▸ **Records from a data source**
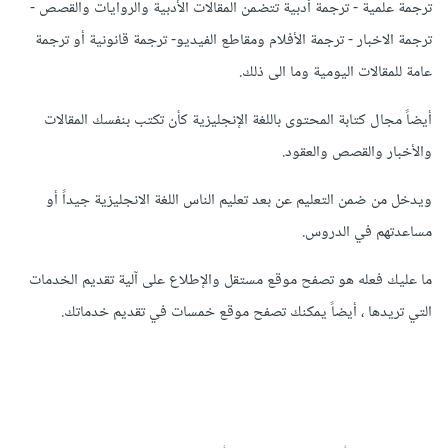
ترجمة علمية - ترجمة أدبية تتضمن المقالات الأدبية والروايات والقصص -
ترجمة الاخبار - ترجمة الأفلام ومقاطع الفيديو- ترجمة قانونية أو ترجمة
عامة للمقالات اليومية وما الى ذلك.
أيضاً مجال كتابة المحتوى باللغة الإنجليزية كأن تكتب بنفسك المقالات
والأخبار والقصص والعقود.
ويدخل من ضمن التعليم عن بعد تعليم الناس اللغة الانجليزية جيداً أو
مساعدتهم في الدروس.
ما عليك فعله هو تصفح موقع مستقل والإطلاع على آلية تقديم الخدمات
التي تريدها ، أيضاً يمكنك تصفح موقع خمسات في تقديم خدماتك.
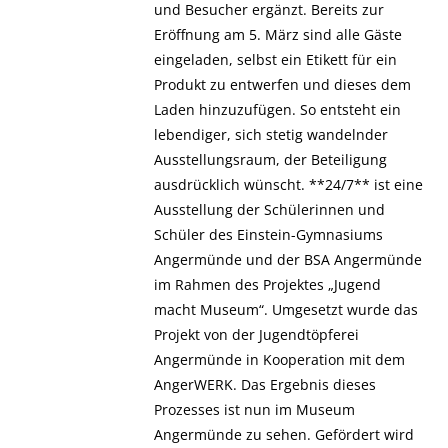
und Besucher ergänzt. Bereits zur
Eröffnung am 5. März sind alle Gäste
eingeladen, selbst ein Etikett für ein
Produkt zu entwerfen und dieses dem
Laden hinzuzufügen. So entsteht ein
lebendiger, sich stetig wandelnder
Ausstellungsraum, der Beteiligung
ausdrücklich wünscht. **24/7** ist eine
Ausstellung der Schülerinnen und
Schüler des Einstein-Gymnasiums
Angermünde und der BSA Angermünde
im Rahmen des Projektes „Jugend
macht Museum“. Umgesetzt wurde das
Projekt von der Jugendtöpferei
Angermünde in Kooperation mit dem
AngerWERK. Das Ergebnis dieses
Prozesses ist nun im Museum
Angermünde zu sehen. Gefördert wird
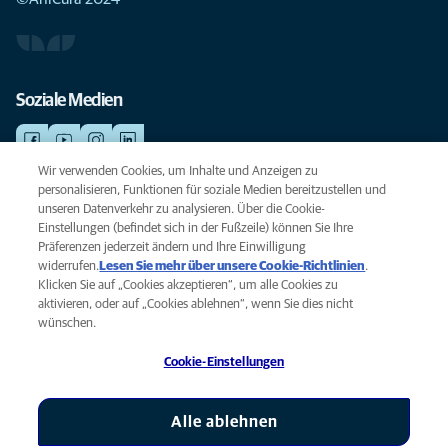
Soziale Medien
Wir verwenden Cookies, um Inhalte und Anzeigen zu
personalisieren, Funktionen für soziale Medien bereitzustellen und
NOTDIENSTE
unseren Datenverkehr zu analysieren. Über die Cookie-
Finden Sie hier Ihre Standorte mit Notfallservice. Weil Ihr Tier die beste
Einstellungen (befindet sich in der Fußzeile) können Sie Ihre
Versorgung verdient.
Präferenzen jederzeit ändern und Ihre Einwilligung
widerrufen.
Lesen Sie mehr über unsere Cookie-Richtlinien
(opens
.
Klicken Sie auf „Cookies akzeptieren“, um alle Cookies zu
in a
Datenschutz
aktivieren, oder auf „Cookies ablehnen“, wenn Sie dies nicht
new
Legal
wünschen.
tab)
Hinweis zu Cookies
Cookie-Einstellungen
Barrierefreiheit
Global Human Rights
AniCura ist eine Tochtergesellschaft von Mars, Inc © 2026
Alle ablehnen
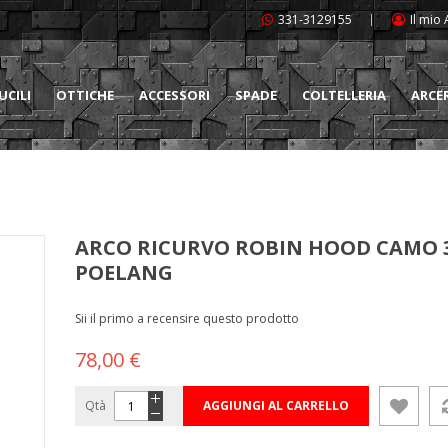
331-3129155
Il mio
UCILI
OTTICHE
ACCESSORI
SPADE
COLTELLERIA
ARCE
ARCO RICURVO ROBIN HOOD CAMO 3
POELANG
Sii il primo a recensire questo prodotto
78,00 €
Qtà
AGGIUNGI AL CARRELLO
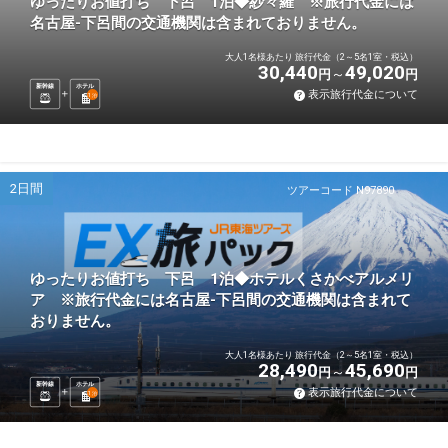
ゆったりお値打ち 下呂 1泊◆紗々羅 ※旅行代金には
名古屋-下呂間の交通機関は含まれておりません。
大人1名様あたり 旅行代金（2～5名1室・税込）
30,440
49,020
円
円
新幹線
ホテル
表示旅行代金について
1
泊
2日間
ツアーコード N97890
ゆったりお値打ち 下呂 1泊◆ホテルくさかべアルメリ
ア ※旅行代金には名古屋-下呂間の交通機関は含まれて
おりません。
大人1名様あたり 旅行代金（2～5名1室・税込）
28,490
45,690
円
円
新幹線
ホテル
表示旅行代金について
1
泊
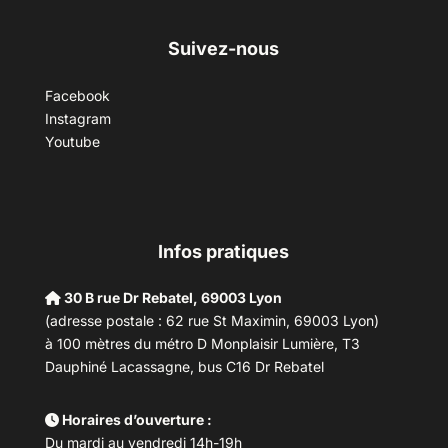
Suivez-nous
Facebook
Instagram
Youtube
Infos pratiques
30 B rue Dr Rebatel, 69003 Lyon
(adresse postale : 62 rue St Maximin, 69003 Lyon)
à 100 mètres du métro D Monplaisir Lumière, T3
Dauphiné Lacassagne, bus C16 Dr Rebatel
Horaires d’ouverture :
Du mardi au vendredi 14h-19h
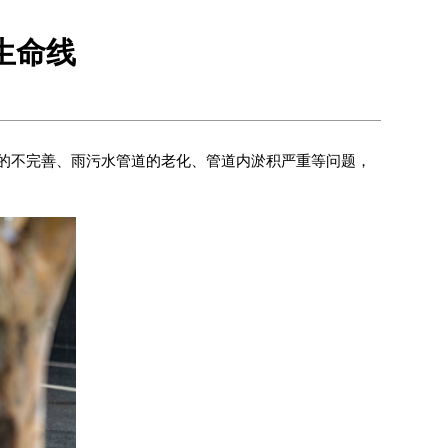
生命线
的不完善、雨污水管道的老化、管道内淤积严重等问题，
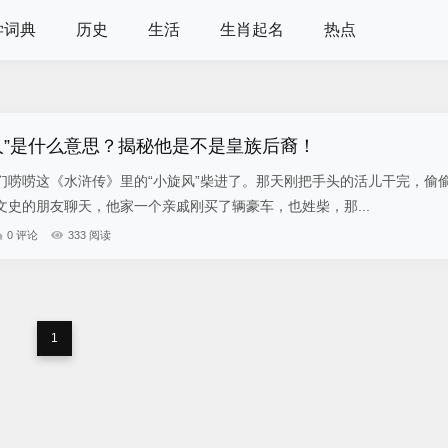
学词典
历史
生活
生肖起名
热点
人”是什么意思？揭秘他是不是皇族后裔！
们唠唠这《水浒传》里的“小旋风”柴进了。那天刚把手头的活儿干完，偷
史的朋友聊天，他家一个亲戚刚买了辆豪车，也姓柴，那...
0 评论
333 阅读
1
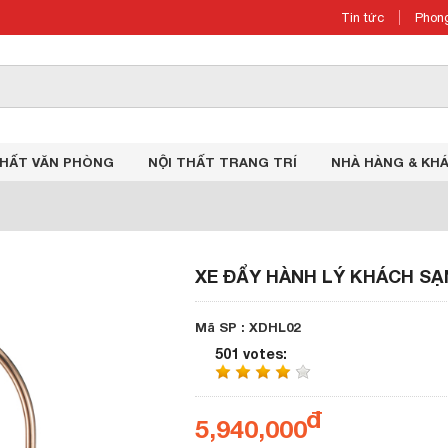
Tin tức
Phong
THẤT VĂN PHÒNG
NỘI THẤT TRANG TRÍ
NHÀ HÀNG & KH
XE ĐẨY HÀNH LÝ KHÁCH SẠ
Mã SP : XDHL02
501 votes
:
5,940,000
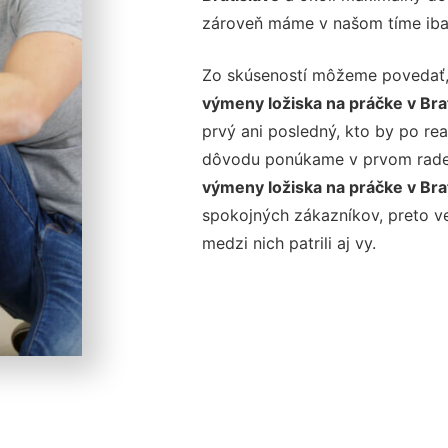
zároveň máme v našom tíme iba
Zo skúseností môžeme povedať,
výmeny ložiska na práčke v Bra
prvý ani posledný, kto by po real
dôvodu ponúkame v prvom rade 
výmeny ložiska na práčke v Bra
spokojných zákazníkov, preto ve
medzi nich patrili aj vy.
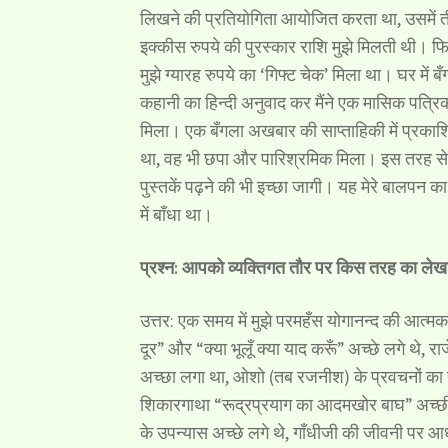
लिखने की प्रतियोगिता आयोजित करता था, उसमें तीन-
इक्कीस रुपये की पुरस्कार राशि मुझे मिलती थी। फिर
मुझे ग्यारह रुपये का ‘गिफ्ट चेक’ मिला था। घर मे
कहानी का हिन्दी अनुवाद कर मैंने एक मासिक पत्रिका 
मिला। एक बँगला अखबार की साप्ताहिकी में प्रकाशि
था, वह भी छपा और पारिश्रमिक मिला। इस तरह स
पुस्तकें पढ़ने की भी इच्छा जागी। यह मेरे बालपन 
में बाँधा था।
प्रश्न: आपको व्यक्तिगत तौर पर किस तरह का लेखन
उत्तर: एक समय में मुझे परमहँस योगानन्द की आत्म
दूर” और “क्या भूलूँ क्या याद करूँ” अच्छे लगे थे, 
अच्छा लगा था, ओशो (तब रजनीश) के प्रवचनों का 
शिकारगाथा “रूद्रप्रयाग का आदमखोर बाघ” अच्छी
के उपन्यास अच्छे लगे थे, गाँधीजी की जीवनी पर आध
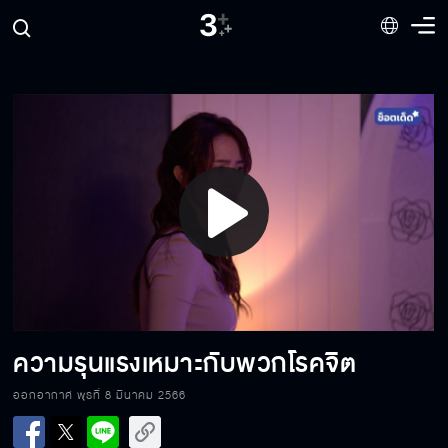
จูบแรกของแม่เสือสาว
เกิดเรื่องร้าย กับสายฟ้า
Play
ท่าทางดูมีพิรุธ
Video
อยากกระชากหน้ากากเสือ
ความรุนแรงเหมาะกับพวกโรคจิต
ออกอากาศ พุธที่ 8 มีนาคม 2566
จับไม่ได้ ไล่ไม่ทัน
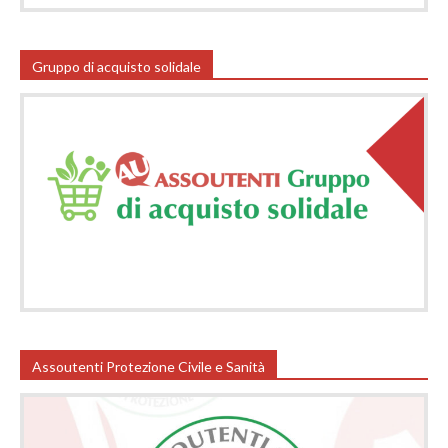
Gruppo di acquisto solidale
Assoutenti Protezione Civile e Sanità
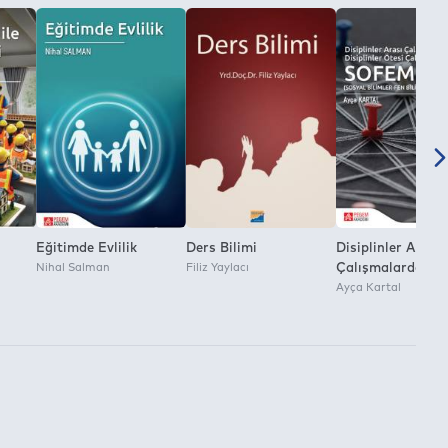
Eğitimde Evlilik
Ders Bilimi
Disiplinler Arası
Nihal Salman
Filiz Yaylacı
Çalışmalardan
jileri
Disiplinler Ötesi
Ayça Kartal
leri
Çalışmalara Köpr
Sofem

▸ **Task requirements**
What you give back must be the stretch above, starting at the line with "unseren Datenverkehr zu" and ending at the line with "widerrufen.", copied exactly.

▸ **Solved exercise**
unseren Datenverkehr zu analysieren. Über die Cookie-
Finden Sie hier Ihre Standorte mit Notfallservice. Weil Ihr Tier die beste
Einstellungen (befindet sich in der Fußzeile) können Sie Ihre
Versorgung verdient.
Präferenzen jederzeit ändern und Ihre Einwilligung
widerrufen.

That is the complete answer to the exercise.